By DINESH RAMDE
MILWAUKEE (AP) – A judge on Tuesday granted a second postponement in the sentencing of a former aide to Gov. Scott Walker when he was the Milwaukee County executive, a move designed to ensure her continued cooperation in related investigations.
Darlene J. Wink pleaded guilty in February to two misdemeanor charges of working on Walker’s gubernatorial campaign on county time. As part of the plea deal, she agreed to cooperate with prosecutors in investigations of other associates close to Walker.
Her initial sentencing hearing in May was pushed back two months after prosecutors said the other investigations were ongoing. On Tuesday, assistant district attorney Bruce Landgraf said Wink’s cooperation was still required in two investigations.

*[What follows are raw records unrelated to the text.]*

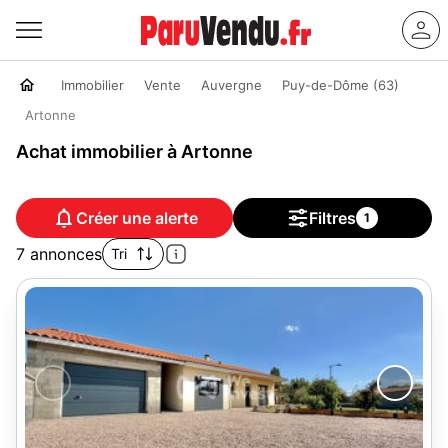
Immobilier
Vente
Auvergne
Puy-de-Dôme (63)
Artonne
Achat immobilier à Artonne
Créer une alerte
Filtres
1
7 annonces
Tri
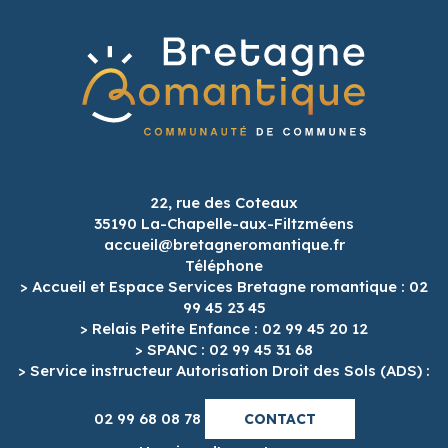
22, rue des Coteaux
35190 La-Chapelle-aux-Filtzméens
accueil@bretagneromantique.fr
Téléphone
> Accueil et Espace Services Bretagne romantique : 02
99 45 23 45
> Relais Petite Enfance : 02 99 45 20 12
> SPANC : 02 99 45 31 68
> Service instructeur Autorisation Droit des Sols (ADS) :
02 99 68 08 78
CONTACT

Landgraf asked that Wink’s sentencing be delayed another four months, to Nov. 21. Wink’s attorney, Peter Wolff, didn’t object, but urged the judge to set a firm date for his client’s sentencing so she could finally achieve closure and move on with her life.
Judge Daniel Konkol approved the rescheduled date.
The charges against Wink grew out of a wide-ranging secret investigation into activity in Walker’s office. Wink is one of six people charged in the so-called John Doe investigation and the only one who has been convicted. She admitted that she helped coordinate fundraising events for Walker’s 2010 run for governor while she was supposed to be doing her job as a constituent-services coordinator.
The investigation has resulted in charges against five other Walker aides and associates, on allegations ranging from embezzlement to campaigning on county time. Walker has not been charged, and his campaign has said he’s not a target of the investigation.
Landgraf said Wink’s cooperation was needed in two cases. One involves Timothy Russell, another former Walker aide, and another an unspecified Waukesha County case.
Russell’s case has been delayed because of uncertainties involving his lawyer. Attorney Dennis Krueger hoped to continue representing Russell even though he also took a job as a Fond du Lac County prosecutor. A decision on that point is expected Friday, and Russell’s trial is set to begin Sept. 10.
The details of the Waukesha County case weren’t immediately clear. Landgraf didn’t elaborate, and Wolff said he couldn’t discuss other cases.
Wolff said Wink was frustrated with the continuing delays but added that she was committed to remaining cooperative.
The two misdemeanor charges to which she pleaded guilty carry a maximum combined penalty of one year in jail and a $2,000 fine. However, as part of the plea agreement, prosecutors won’t recommend prison time. They may still seek any combination of probation, fines and restitution for the county salary she was paid while working on campaign material.